The Istrian peninsula is known for white truffles, so there was no shortage of shops in Groznjan where you could buy anything white truffle-related. We sampled some white truffle mixed items on crackers and I will say they were delicious. However, without a way to refrigerate them, we had to pass and just hold that flavor in our mouths as long as we could.

Around every corner and down every street there are colorful doors to cozy artist’s studios, window boxes filled with flowers, old stone benches to while the time away, and vine covered walkways that lead to the edge of the tiny village of less than 200 souls, for great views of Istria. Under Venetian/Italian control over much of the last several centuries (including after WWII) it feels much like Umbria or Tuscany in this region, just the details are different.

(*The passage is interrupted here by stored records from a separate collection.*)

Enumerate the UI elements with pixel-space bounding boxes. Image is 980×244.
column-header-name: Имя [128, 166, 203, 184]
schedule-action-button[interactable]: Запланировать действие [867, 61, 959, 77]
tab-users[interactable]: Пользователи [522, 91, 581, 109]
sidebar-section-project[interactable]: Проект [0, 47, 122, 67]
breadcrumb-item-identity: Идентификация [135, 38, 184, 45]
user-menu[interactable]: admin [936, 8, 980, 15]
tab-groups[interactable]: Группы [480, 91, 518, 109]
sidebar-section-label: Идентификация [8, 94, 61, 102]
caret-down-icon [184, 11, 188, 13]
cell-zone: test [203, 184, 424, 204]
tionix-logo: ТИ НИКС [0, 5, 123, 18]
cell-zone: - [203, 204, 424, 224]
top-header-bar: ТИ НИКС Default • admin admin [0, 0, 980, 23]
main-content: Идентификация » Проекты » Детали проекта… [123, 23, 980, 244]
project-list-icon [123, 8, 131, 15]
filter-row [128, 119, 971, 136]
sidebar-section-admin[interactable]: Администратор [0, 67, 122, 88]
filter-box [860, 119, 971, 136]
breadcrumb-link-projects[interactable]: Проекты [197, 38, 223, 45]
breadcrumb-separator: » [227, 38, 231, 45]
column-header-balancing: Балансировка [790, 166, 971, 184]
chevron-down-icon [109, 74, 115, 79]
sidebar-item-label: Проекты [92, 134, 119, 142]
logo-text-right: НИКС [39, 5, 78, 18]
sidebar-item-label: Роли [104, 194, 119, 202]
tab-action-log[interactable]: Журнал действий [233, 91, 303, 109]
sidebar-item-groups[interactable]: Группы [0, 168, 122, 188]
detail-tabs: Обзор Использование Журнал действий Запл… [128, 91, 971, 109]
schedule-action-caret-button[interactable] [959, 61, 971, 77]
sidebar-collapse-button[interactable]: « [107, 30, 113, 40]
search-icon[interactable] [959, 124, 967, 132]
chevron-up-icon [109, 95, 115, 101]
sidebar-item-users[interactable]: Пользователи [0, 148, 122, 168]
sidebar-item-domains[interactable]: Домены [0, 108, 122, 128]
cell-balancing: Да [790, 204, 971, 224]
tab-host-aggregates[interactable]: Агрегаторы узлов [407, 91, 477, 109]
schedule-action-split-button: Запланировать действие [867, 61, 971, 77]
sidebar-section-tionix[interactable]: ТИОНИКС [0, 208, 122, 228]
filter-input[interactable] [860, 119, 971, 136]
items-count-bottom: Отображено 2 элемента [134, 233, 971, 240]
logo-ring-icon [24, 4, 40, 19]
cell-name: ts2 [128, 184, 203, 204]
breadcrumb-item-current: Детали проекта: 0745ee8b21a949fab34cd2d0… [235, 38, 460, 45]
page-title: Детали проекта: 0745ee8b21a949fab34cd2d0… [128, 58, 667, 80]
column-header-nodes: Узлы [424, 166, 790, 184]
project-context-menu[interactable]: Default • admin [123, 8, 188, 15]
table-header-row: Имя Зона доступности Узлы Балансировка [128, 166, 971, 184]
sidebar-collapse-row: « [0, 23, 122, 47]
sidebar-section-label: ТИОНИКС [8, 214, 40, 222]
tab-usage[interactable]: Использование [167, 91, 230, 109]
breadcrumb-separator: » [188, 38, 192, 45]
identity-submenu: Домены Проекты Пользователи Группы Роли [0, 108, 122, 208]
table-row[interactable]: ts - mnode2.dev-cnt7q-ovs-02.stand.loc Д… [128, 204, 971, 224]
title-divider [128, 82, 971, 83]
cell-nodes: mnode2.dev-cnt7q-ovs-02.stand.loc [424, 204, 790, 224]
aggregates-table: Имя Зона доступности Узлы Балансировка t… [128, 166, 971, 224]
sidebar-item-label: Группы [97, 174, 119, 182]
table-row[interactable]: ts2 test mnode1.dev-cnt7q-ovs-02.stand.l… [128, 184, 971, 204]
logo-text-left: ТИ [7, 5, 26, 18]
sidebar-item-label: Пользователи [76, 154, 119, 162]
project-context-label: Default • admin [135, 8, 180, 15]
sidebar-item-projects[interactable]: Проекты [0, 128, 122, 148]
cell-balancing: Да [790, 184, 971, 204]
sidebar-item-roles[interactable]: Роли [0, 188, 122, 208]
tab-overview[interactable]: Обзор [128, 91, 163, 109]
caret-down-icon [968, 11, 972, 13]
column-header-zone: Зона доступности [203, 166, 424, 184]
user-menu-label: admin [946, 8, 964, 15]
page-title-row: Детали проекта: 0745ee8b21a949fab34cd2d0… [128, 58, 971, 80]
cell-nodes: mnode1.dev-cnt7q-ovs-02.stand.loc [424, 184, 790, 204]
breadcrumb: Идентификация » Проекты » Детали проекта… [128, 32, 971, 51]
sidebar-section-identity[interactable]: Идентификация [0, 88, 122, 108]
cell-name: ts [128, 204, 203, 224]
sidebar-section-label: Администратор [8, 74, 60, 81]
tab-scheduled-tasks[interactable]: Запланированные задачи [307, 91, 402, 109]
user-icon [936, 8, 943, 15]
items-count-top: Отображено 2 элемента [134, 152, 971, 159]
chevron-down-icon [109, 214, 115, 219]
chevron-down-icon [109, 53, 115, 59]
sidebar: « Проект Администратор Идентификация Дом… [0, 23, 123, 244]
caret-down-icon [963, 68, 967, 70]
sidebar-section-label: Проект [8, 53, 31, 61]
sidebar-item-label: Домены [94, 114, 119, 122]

Hard to believe the town was nearly abandoned by 1965 until a group of artists moved in and revived the town. A bustling village in the summer thank you very much, it even boasts a jazz festival for two weeks in July.

Motovun – Istrian Peninsula

It was a nice motorcylce ride to Motovun, up the hillside until we reached the parking area. Apparently there is free parking for motorbikes everywhere in Croatia (and Europe for that matter) except Motovun. They wanted to charge us no matter where we parked, along the road or not. We bristled at the thought of it in principle, and because the day was getting late, we decided to leave Motovun to our imagination. We headed for Rovinj to spend the night.

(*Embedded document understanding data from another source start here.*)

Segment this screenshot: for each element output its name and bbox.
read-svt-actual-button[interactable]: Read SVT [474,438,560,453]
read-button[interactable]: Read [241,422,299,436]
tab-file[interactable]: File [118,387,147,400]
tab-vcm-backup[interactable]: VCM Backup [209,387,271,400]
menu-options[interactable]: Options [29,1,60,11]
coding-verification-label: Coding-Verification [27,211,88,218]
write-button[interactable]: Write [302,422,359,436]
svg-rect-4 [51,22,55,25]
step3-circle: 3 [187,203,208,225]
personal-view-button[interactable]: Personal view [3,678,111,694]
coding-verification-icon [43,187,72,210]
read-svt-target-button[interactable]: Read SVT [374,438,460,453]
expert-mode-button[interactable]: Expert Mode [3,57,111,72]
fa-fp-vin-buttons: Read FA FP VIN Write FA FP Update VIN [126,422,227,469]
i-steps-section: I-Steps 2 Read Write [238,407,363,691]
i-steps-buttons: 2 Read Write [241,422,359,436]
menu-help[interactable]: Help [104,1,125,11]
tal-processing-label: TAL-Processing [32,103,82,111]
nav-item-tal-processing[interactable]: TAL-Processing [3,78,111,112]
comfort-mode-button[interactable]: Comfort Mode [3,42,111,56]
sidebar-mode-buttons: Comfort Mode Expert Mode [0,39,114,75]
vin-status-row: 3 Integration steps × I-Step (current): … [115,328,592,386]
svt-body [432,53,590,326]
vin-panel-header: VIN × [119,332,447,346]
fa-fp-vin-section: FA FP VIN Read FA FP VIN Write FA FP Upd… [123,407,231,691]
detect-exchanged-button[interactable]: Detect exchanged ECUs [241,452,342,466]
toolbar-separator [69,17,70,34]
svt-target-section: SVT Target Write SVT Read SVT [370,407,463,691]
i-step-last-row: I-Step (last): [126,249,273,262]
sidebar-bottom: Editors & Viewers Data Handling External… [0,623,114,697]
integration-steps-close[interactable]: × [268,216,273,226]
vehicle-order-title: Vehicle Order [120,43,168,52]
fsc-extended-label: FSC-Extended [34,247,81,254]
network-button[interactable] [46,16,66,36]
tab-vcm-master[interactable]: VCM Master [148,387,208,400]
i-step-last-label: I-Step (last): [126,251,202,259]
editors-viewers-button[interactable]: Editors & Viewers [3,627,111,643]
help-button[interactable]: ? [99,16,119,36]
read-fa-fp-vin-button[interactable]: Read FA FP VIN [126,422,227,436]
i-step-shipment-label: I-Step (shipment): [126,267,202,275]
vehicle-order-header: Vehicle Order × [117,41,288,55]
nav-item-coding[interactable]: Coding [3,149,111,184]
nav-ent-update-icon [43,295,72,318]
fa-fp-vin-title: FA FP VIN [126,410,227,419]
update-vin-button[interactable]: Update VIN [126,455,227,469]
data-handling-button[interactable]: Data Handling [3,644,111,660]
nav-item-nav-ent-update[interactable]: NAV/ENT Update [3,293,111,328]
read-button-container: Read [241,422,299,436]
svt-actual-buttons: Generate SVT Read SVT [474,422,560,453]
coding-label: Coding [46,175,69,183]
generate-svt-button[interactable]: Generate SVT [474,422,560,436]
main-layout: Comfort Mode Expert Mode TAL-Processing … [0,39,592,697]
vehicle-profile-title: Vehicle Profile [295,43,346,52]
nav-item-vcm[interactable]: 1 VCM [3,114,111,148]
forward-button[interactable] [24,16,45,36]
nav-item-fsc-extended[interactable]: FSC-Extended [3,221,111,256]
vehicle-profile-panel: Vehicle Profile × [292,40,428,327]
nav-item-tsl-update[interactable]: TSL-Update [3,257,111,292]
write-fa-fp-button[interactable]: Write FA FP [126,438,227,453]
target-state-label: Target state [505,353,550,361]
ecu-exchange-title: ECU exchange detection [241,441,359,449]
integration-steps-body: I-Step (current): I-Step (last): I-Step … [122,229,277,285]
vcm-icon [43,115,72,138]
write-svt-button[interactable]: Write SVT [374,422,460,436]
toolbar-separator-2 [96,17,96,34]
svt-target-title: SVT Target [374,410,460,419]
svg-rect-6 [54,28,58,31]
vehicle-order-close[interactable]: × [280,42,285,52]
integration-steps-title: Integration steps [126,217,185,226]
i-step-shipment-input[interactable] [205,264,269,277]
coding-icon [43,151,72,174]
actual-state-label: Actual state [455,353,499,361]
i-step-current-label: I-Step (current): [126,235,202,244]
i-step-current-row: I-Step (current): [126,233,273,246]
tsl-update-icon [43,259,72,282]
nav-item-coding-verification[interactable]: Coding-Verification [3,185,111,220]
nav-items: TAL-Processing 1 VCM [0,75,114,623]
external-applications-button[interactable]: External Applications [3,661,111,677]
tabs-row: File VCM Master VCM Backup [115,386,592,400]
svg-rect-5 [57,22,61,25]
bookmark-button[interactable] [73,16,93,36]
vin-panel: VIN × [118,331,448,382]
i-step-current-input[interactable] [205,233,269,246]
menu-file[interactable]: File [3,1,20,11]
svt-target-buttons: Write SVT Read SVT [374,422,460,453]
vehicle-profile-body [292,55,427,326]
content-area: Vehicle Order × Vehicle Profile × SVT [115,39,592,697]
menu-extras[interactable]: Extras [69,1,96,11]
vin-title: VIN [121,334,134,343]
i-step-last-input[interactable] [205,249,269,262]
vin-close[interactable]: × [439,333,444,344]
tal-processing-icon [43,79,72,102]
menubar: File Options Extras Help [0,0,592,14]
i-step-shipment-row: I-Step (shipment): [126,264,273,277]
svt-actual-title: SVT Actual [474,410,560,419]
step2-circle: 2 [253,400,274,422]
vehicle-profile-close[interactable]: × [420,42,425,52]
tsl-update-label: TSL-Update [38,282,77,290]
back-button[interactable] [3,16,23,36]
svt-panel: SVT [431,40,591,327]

Rovinj – Istrian Peninsula

We arrived in Rovinj in the evening after sunset and tried to check in to a hotel we had found online. Unfortunately they were booked, but it just so happened that the owner’s father was there with her at the time we tried to check in and he had a room available for us at his house, for half the price. With some hand gestures and a mix of German and English, we got just what we needed, a clean room to sleep, a bathroom that was all ours, and a cheap price, the trifecta of international travel…

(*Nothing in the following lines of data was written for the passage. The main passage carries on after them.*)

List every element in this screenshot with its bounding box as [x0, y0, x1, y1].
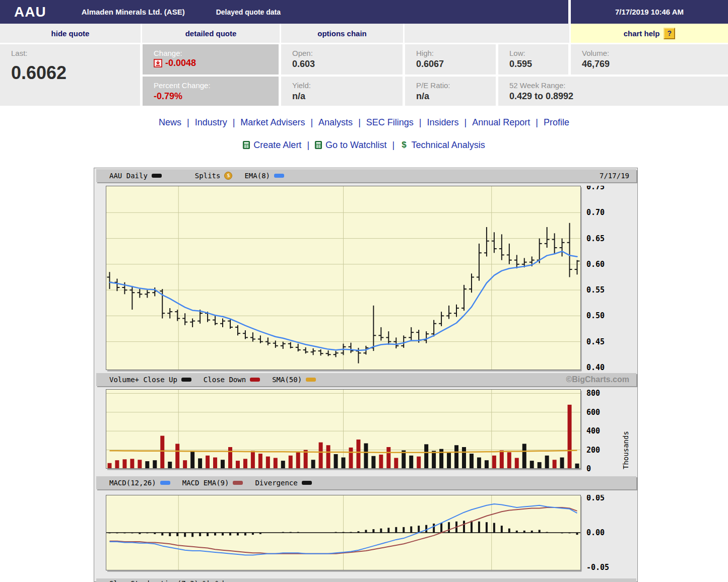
watchlist-grid-icon [315, 141, 322, 149]
svg-text:800: 800 [586, 389, 600, 398]
divergence-label: Divergence [255, 479, 297, 487]
volume-chart: 8006004002000 [106, 389, 630, 474]
last-value: 0.6062 [0, 57, 140, 84]
macd-legend: MACD(12,26) MACD EMA(9) Divergence [96, 476, 636, 489]
change-value: -0.0048 [165, 58, 196, 68]
company-name: Almaden Minerals Ltd. (ASE) [82, 8, 185, 16]
svg-text:0.55: 0.55 [586, 285, 605, 295]
technical-analysis-link[interactable]: $ Technical Analysis [400, 140, 485, 151]
svg-text:0: 0 [586, 464, 591, 473]
go-to-watchlist-link[interactable]: Go to Watchlist [315, 140, 386, 151]
quote-cell-change: Change: -0.0048 [143, 44, 279, 75]
chart-date: 7/17/19 [600, 172, 629, 180]
high-label: High: [405, 44, 496, 57]
pe-label: P/E Ratio: [405, 77, 496, 90]
ema-swatch-icon [274, 174, 284, 178]
alert-grid-icon [243, 141, 250, 149]
close-down-swatch-icon [250, 378, 260, 382]
ticker-symbol: AAU [14, 4, 46, 20]
nav-link-analysts[interactable]: Analysts [318, 117, 353, 128]
quote-cell-volume: Volume: 46,769 [571, 44, 728, 75]
high-value: 0.6067 [405, 57, 496, 69]
tab-options-chain[interactable]: options chain [281, 24, 403, 43]
pe-value: n/a [405, 90, 496, 102]
svg-text:0.00: 0.00 [586, 528, 605, 537]
macd-swatch-icon [160, 481, 170, 485]
create-alert-link[interactable]: Create Alert [243, 140, 301, 151]
open-value: 0.603 [281, 57, 403, 69]
volume-legend: Volume+ Close Up Close Down SMA(50) ©Big… [96, 373, 636, 386]
svg-text:0.65: 0.65 [586, 234, 605, 243]
svg-text:0.75: 0.75 [586, 186, 605, 191]
delayed-quote-note: Delayed quote data [216, 8, 281, 16]
macd-ema-label: MACD EMA(9) [182, 479, 229, 487]
macd-label: MACD(12,26) [109, 479, 156, 487]
datetime-bar: 7/17/2019 10:46 AM [571, 0, 728, 24]
yield-value: n/a [281, 90, 403, 102]
nav-link-news[interactable]: News [159, 117, 181, 128]
tab-chart-help[interactable]: chart help ? [571, 24, 728, 43]
nav-links-row: News| Industry| Market Advisers| Analyst… [0, 114, 728, 130]
quote-cell-low: Low: 0.595 [498, 44, 568, 75]
chart-block: AAU Daily Splits S EMA(8) 7/17/19 0.750.… [94, 168, 638, 582]
tab-spacer [405, 24, 569, 43]
quote-cell-pe: P/E Ratio: n/a [405, 77, 496, 106]
pct-change-label: Percent Change: [143, 77, 279, 90]
svg-text:600: 600 [586, 408, 600, 417]
nav-link-profile[interactable]: Profile [544, 117, 569, 128]
last-label: Last: [0, 44, 140, 57]
svg-text:400: 400 [586, 426, 600, 435]
svg-text:0.05: 0.05 [586, 495, 605, 502]
bigcharts-quote-page: AAU Almaden Minerals Ltd. (ASE) Delayed … [0, 0, 728, 582]
price-series-swatch-icon [152, 174, 162, 178]
quote-cell-last: Last: 0.6062 [0, 44, 140, 106]
dollar-icon: $ [400, 140, 408, 150]
close-up-swatch-icon [181, 378, 191, 382]
bigcharts-watermark: ©BigCharts.com [566, 375, 629, 384]
svg-text:0.40: 0.40 [586, 363, 605, 372]
quote-cell-pct-change: Percent Change: -0.79% [143, 77, 279, 106]
down-arrow-icon [154, 59, 162, 67]
svg-text:-0.05: -0.05 [586, 563, 609, 572]
action-links-row: Create Alert | Go to Watchlist | $ Techn… [0, 137, 728, 153]
quote-cell-open: Open: 0.603 [281, 44, 403, 75]
tab-detailed-quote[interactable]: detailed quote [142, 24, 280, 43]
low-value: 0.595 [498, 57, 568, 69]
splits-icon: S [224, 172, 232, 180]
ema-label: EMA(8) [244, 172, 270, 180]
macd-ema-swatch-icon [233, 481, 243, 485]
divergence-swatch-icon [302, 481, 312, 485]
nav-link-insiders[interactable]: Insiders [427, 117, 459, 128]
splits-label: Splits [195, 172, 221, 180]
price-series-label: AAU Daily [109, 172, 148, 180]
change-label: Change: [143, 44, 279, 57]
nav-link-sec-filings[interactable]: SEC Filings [366, 117, 414, 128]
price-chart: 0.750.700.650.600.550.500.450.40 [106, 186, 630, 372]
low-label: Low: [498, 44, 568, 57]
close-down-label: Close Down [204, 376, 246, 384]
quote-cell-high: High: 0.6067 [405, 44, 496, 75]
sma-label: SMA(50) [272, 376, 302, 384]
help-question-icon[interactable]: ? [664, 28, 675, 39]
volume-label: Volume: [571, 44, 728, 57]
svg-text:0.60: 0.60 [586, 260, 605, 269]
macd-chart: 0.050.00-0.05 [106, 495, 630, 572]
svg-text:0.70: 0.70 [586, 208, 605, 217]
range-value: 0.429 to 0.8992 [498, 90, 728, 102]
volume-value: 46,769 [571, 57, 728, 69]
quote-datetime: 7/17/2019 10:46 AM [615, 8, 684, 16]
header-bar: AAU Almaden Minerals Ltd. (ASE) Delayed … [0, 0, 568, 24]
clipped-bottom-legend: Slow Stochastic (7,3) %k %d [96, 578, 636, 582]
sma-swatch-icon [306, 378, 316, 382]
volume-axis-title: Thousands [622, 389, 630, 469]
tab-hide-quote[interactable]: hide quote [0, 24, 141, 43]
quote-cell-52wk-range: 52 Week Range: 0.429 to 0.8992 [498, 77, 728, 106]
nav-link-market-advisers[interactable]: Market Advisers [240, 117, 305, 128]
price-chart-legend: AAU Daily Splits S EMA(8) 7/17/19 [96, 169, 636, 182]
volume-up-label: Volume+ Close Up [109, 376, 177, 384]
svg-text:0.45: 0.45 [586, 337, 605, 346]
nav-link-annual-report[interactable]: Annual Report [472, 117, 530, 128]
svg-text:0.50: 0.50 [586, 311, 605, 320]
pct-change-value: -0.79% [154, 91, 182, 102]
nav-link-industry[interactable]: Industry [195, 117, 227, 128]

We found a nice waterfront restaurant a couple kilometers from the place we stayed. A really busy place but we got decent service, which is never a guarantee in Europe no matter how good or bad the place, or how busy. We each ordered pizza hoping it would at least be decent and quick. Turns out Croatia makes a damn good pizza, the Venetian influence was good to this area.

The morning in Rovinj was great. We strolled the town streets that were still pretty busy with tourists (mostly German and no Americans that I could pick out) even though the season was winding down in late August. Rebecca thought Rovinj was too touristy but I kind of liked it.

We walked the cobblestone streets up to the church at the center of the old town, at the top of the hill, on the little peninsula, where we got 270 degree expansive views. We wound our way back down via a different path and eventually reached a cliff-side cafe with a tremendous view of the Adriatic. Croatia was definitely growing on me and I was thinking there might be enough on the Istrian Peninsula to which to return. After a double espresso, we were on our way back down to the bike to head to Pula at the tip of the peninsula.